Friday 28 November 2008

The networked student!

Techticker linked to this great clip earlier. The fact that my teaching involves a project over 6 months, where students work independently, with little face to face teaching, and where I am not co-located with them has forced me to think about engaging new technologies faster than I would if I only taught students in our practice. But I wonder how much this approach should be used in medical courses even if our students are beside us. What does a medical student's personal learning environment look like?



Thursday 27 November 2008

It's worth it!!!!

Just had a student call in for a chat about his project. I asked if he had seen my course blog. You could have bowled me over when he told me that not only had he found it but he had clicked on the RSS feed tab and now got my updates directly through to his Vista desktop and wished that much more of Blackboard operated like this.
So my course blog is really a blog and students are starting to develop their personal learning environments. Yay!

Networks... can they be designed?

Are useful networks really only emergent? Can we design them? And how does a network emerge?
The NING communities I mentioned last month are not really emerging. Medical Education Evolution hasn't had a post for months. Is it because the function isn't clear enough?

I still haven't really found an online network of medical educators. But maybe it will find me first!

del.ic.ious !

I have to say I am really liking this. It's fascinating to check out the people who tag the same sites as you; especially if there are only a few of you. They might have a blog listed and you learn more. My network is small.... one other person, who intriguingly I don't know. Delicious does not pretend to be many thing but instead does one thing well! Yay!

I'm here.

Wednesday 26 November 2008

"I don't know how to use a discussion board"

At a meeting this afternoon an academic rep said that quite a few students, including herself, didn't know how to use a discussion board. Discussion boards on Blackboard probably are a less intuitive than others I have used but it was interesting to be reminded that students are not automatically familiar with these technologies. I know this shouldn't be a surprise to me. I've done Gilly Salmon's course on emoderation. I know that 5o out of the 61 people who responded to my surveymonkey questionaire last month had accessed a discussion forum once or never. But sometimes you forget.

Three students turned up to my last minute drop-in session and it was really good to see just three students for an hour and discuss their ideas with them. This is obviously so much richer than what I can achieve online with 300 students. But maybe I can try to translate the conversations we have had into my course blog so that the others can benefit in some way.

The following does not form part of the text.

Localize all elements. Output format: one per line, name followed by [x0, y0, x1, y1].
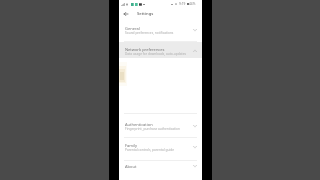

I asked the three students if they thought that accessing a discussion board was a problem and they didn't think it was. I know that in past years over 50% of students will access and post on the boards. I'm sure it will happen again. It is still about giving students chances and opportunities.

I also heard about a service to text message students with new information. It occurred to me that I could have sent a text to all the students to announce my drop-in session. But the three who attended told me that when the texts arrive they are prefaced with 'urgent' and can make them panic! They also questioned whether a lecture being cancelled a week in advance really was urgent. So would I.

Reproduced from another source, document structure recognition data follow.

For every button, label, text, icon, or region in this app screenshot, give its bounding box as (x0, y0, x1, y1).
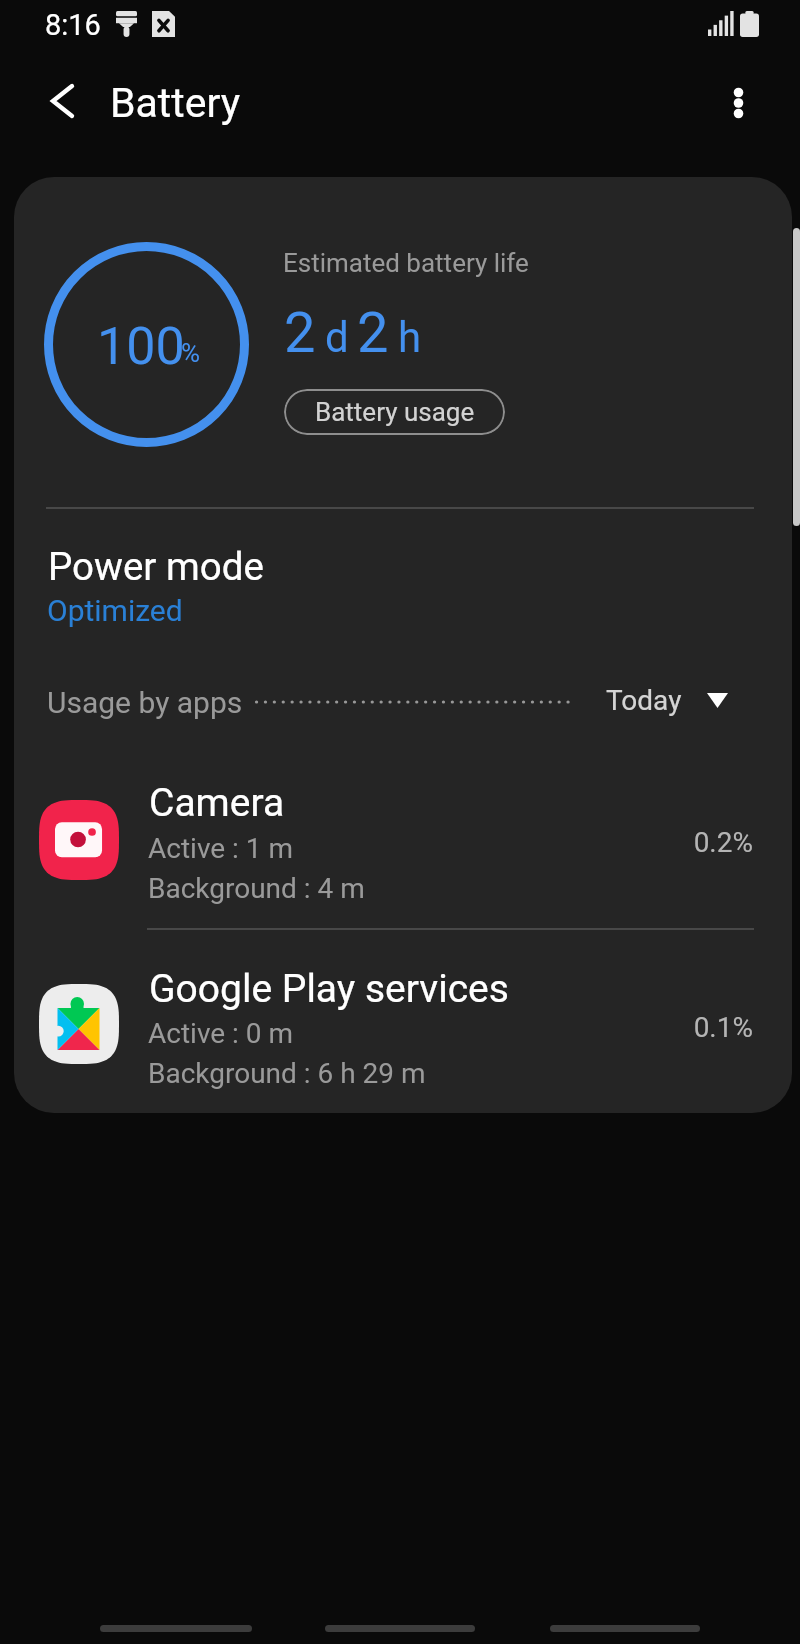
staticText: % (181, 338, 201, 368)
staticText: Battery usage (315, 397, 475, 427)
staticText: 0.1% (600, 1011, 753, 1044)
staticText: 2 (284, 300, 316, 366)
staticText: Active : 0 m (148, 1017, 294, 1050)
staticText: d (325, 313, 349, 362)
button[interactable]: Home (325, 1625, 475, 1632)
button[interactable]: Today, change period (598, 682, 738, 726)
button[interactable] (14, 948, 784, 1114)
button[interactable] (14, 525, 784, 640)
button[interactable]: Battery usage (284, 389, 505, 435)
staticText: Background : 6 h 29 m (148, 1057, 426, 1090)
staticText: Usage by apps (47, 685, 243, 720)
staticText: Google Play services (149, 966, 509, 1012)
button[interactable]: Back (550, 1625, 700, 1632)
staticText: 2 (357, 300, 389, 366)
staticText: Today (606, 684, 682, 717)
staticText: Active : 1 m (148, 832, 294, 865)
staticText: Camera (149, 780, 285, 826)
staticText: Power mode (48, 544, 264, 589)
staticText: Optimized (47, 593, 183, 628)
button[interactable]: More options (709, 73, 769, 133)
button[interactable] (14, 762, 784, 928)
staticText: Battery (110, 79, 241, 127)
button[interactable]: Navigate back (22, 71, 82, 131)
staticText: 100 (97, 316, 185, 377)
button[interactable]: Recent apps (100, 1625, 252, 1632)
staticText: 0.2% (600, 826, 753, 859)
staticText: 8:16 (45, 8, 101, 42)
staticText: h (398, 313, 422, 362)
staticText: Estimated battery life (283, 248, 529, 278)
staticText: Background : 4 m (148, 872, 365, 905)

Earlier I introduced another student to social bookmarking. I set up a Family Case Study account last night on delicious. It would be great to see lots of students signing up and networking.

Tuesday 25 November 2008

Is it worth it?

My course blog is still running but no students comment so it is a very uni-directional conversation. I'm not even sure that they are reading it.

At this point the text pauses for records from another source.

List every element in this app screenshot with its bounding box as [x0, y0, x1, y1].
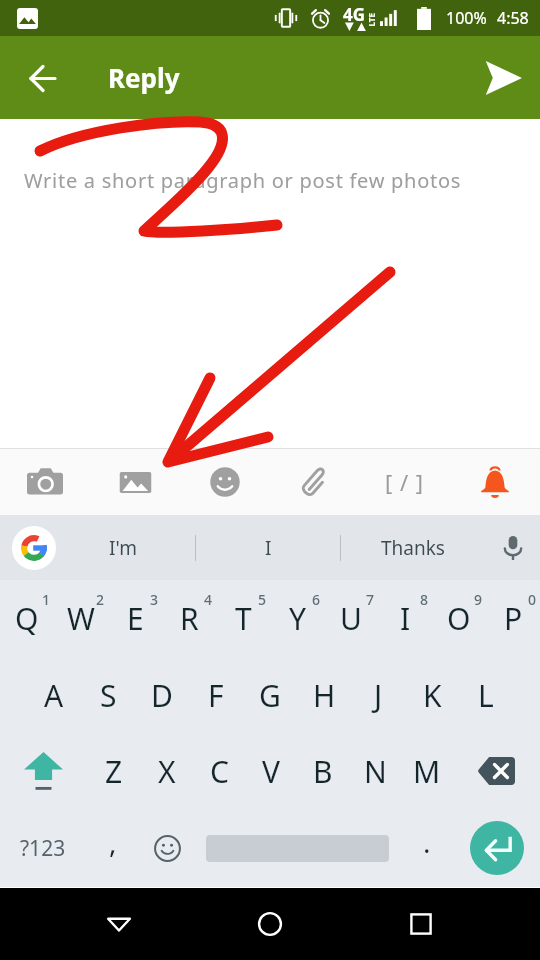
staticText: 7 [366, 590, 375, 609]
button[interactable]: Comma [86, 809, 140, 887]
staticText: I [400, 598, 411, 639]
staticText: [ / ] [385, 467, 425, 497]
button[interactable]: I [196, 515, 340, 580]
button[interactable]: Z [87, 733, 140, 809]
staticText: Q [15, 598, 39, 639]
button[interactable]: T [216, 580, 270, 657]
staticText: G [259, 675, 281, 716]
button[interactable]: C [193, 733, 245, 809]
staticText: I'm [109, 535, 137, 561]
button[interactable]: I'm [50, 515, 195, 580]
button[interactable]: Recents [389, 892, 453, 956]
staticText: N [364, 751, 387, 792]
staticText: A [44, 675, 64, 716]
staticText: Write a short paragraph or post few phot… [24, 167, 462, 194]
staticText: 3 [150, 590, 159, 609]
button[interactable]: Q [0, 580, 54, 657]
staticText: U [340, 598, 362, 639]
button[interactable]: I [378, 580, 432, 657]
staticText: 0 [528, 590, 537, 609]
staticText: 4:58 [497, 7, 529, 29]
staticText: O [447, 598, 471, 639]
button[interactable]: Code [360, 449, 450, 515]
staticText: Z [105, 751, 123, 792]
button[interactable]: Back [18, 54, 66, 102]
button[interactable]: H [297, 657, 351, 733]
button[interactable]: V [245, 733, 297, 809]
staticText: R [180, 598, 199, 639]
button[interactable]: M [401, 733, 453, 809]
staticText: 8 [420, 590, 429, 609]
button[interactable]: W [54, 580, 108, 657]
staticText: M [413, 751, 441, 792]
button[interactable]: E [108, 580, 162, 657]
button[interactable]: Shift [0, 733, 87, 809]
button[interactable]: X [140, 733, 193, 809]
button[interactable]: P [486, 580, 540, 657]
staticText: Reply [108, 60, 180, 95]
staticText: 4G [343, 3, 366, 26]
staticText: 6 [312, 590, 321, 609]
button[interactable]: Emoji [140, 809, 194, 887]
button[interactable]: Send [479, 54, 527, 102]
staticText: P [504, 598, 523, 639]
button[interactable]: A [27, 657, 81, 733]
button[interactable]: F [189, 657, 243, 733]
button[interactable]: Thanks [341, 515, 485, 580]
button[interactable]: Home [238, 892, 302, 956]
button[interactable]: Camera [0, 449, 90, 515]
button[interactable]: Y [270, 580, 324, 657]
staticText: V [262, 751, 280, 792]
button[interactable]: S [81, 657, 135, 733]
button[interactable]: N [349, 733, 401, 809]
button[interactable]: Google [12, 526, 56, 570]
button[interactable]: G [243, 657, 297, 733]
button[interactable]: J [351, 657, 405, 733]
button[interactable]: Photos [90, 449, 180, 515]
button[interactable]: K [405, 657, 459, 733]
staticText: , [109, 823, 117, 861]
staticText: L [478, 675, 494, 716]
staticText: I [265, 535, 272, 561]
staticText: X [158, 751, 176, 792]
staticText: F [208, 675, 224, 716]
staticText: D [151, 675, 173, 716]
staticText: LTE [366, 12, 376, 26]
button[interactable]: R [162, 580, 216, 657]
staticText: . [423, 823, 431, 861]
staticText: 9 [474, 590, 483, 609]
staticText: 5 [258, 590, 267, 609]
staticText: H [313, 675, 336, 716]
button[interactable]: Space [194, 809, 400, 887]
button[interactable]: L [459, 657, 513, 733]
button[interactable]: ?123 [0, 809, 86, 887]
button[interactable]: Reminder [450, 449, 540, 515]
staticText: Thanks [381, 535, 445, 561]
button[interactable]: B [297, 733, 349, 809]
button[interactable]: Backspace [453, 733, 540, 809]
staticText: S [100, 675, 117, 716]
staticText: 1 [42, 590, 51, 609]
button[interactable]: D [135, 657, 189, 733]
button[interactable]: O [432, 580, 486, 657]
button[interactable]: Emoji [180, 449, 270, 515]
staticText: T [235, 598, 252, 639]
staticText: W [67, 598, 95, 639]
staticText: 2 [96, 590, 105, 609]
staticText: 100% [446, 7, 487, 29]
button[interactable]: Voice input [485, 515, 540, 580]
button[interactable]: U [324, 580, 378, 657]
staticText: K [423, 675, 442, 716]
staticText: C [210, 751, 229, 792]
button[interactable]: Back [87, 892, 151, 956]
button[interactable]: Attach file [270, 449, 360, 515]
staticText: Y [289, 598, 306, 639]
staticText: ?123 [20, 834, 66, 863]
staticText: E [127, 598, 144, 639]
button[interactable]: Period [400, 809, 454, 887]
staticText: 4 [204, 590, 213, 609]
button[interactable]: Enter [454, 809, 540, 887]
staticText: B [313, 751, 333, 792]
staticText: J [374, 675, 383, 716]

They have started using the discussion forums again... some of them. If they email me a question directly I encourage them to post on the board instead so that the other students can see my reply.

But would I be better going the 2 miles down the road to where the students live day to day and booking a room for an hour once a fortnight and letting them know that they could come and ask me any questions they wanted?

Well, I've decided to try that too. So I've just booked a room in Biosciences. It was my first experience of using the online room booking system and I was surprised to find that only lecture theatres were available. That is because not only do I live 2 miles away but I am in a whole different school.

Anwyay. let's see who comes along!

Thursday 20 November 2008

Today I started learning about...

.... intentional networks
.... practioner research
....Erica Frank
....Jean McNiff
....Berry Wellman

I also wanted to get a Del.ic.ious cloud tag for my blog but couldn't manage it. You can find me here.

Tuesday 18 November 2008

Quality Counts

My colleague, Lynn Knight, organised a very successful one-day conference in Cardiff today. I was particularly interested in a keynote address by Glenn Regehr and a presentation by Alan Bleakely.

Glenn's presentation focussed on what I would call a complexity thinking approach to medical education. He was clear that just answering 'does it work' is not enough. Instead we need to know about the processes along the way which lead to our successes and failures. I can't help thinking that the format of journals and conferences at the moment do not really facillitate this kind of knowlege sharing and generation.

Alan's presentation "Medical Education Research at a Crossroads" discussed his work developing a new postgraduate medical education research programme at Peninsula Medical School. He predicted that we are moving towards a Multitude model of power, with power resting in the flows of networks and meshworks. I am still fascinated by how as an outsider one accessed and finds these networks. Without transparency it can not really be democratic.

If their presentations become available I will link to them.

Me at Machu Picchu, just a little exhausted and exhilarated.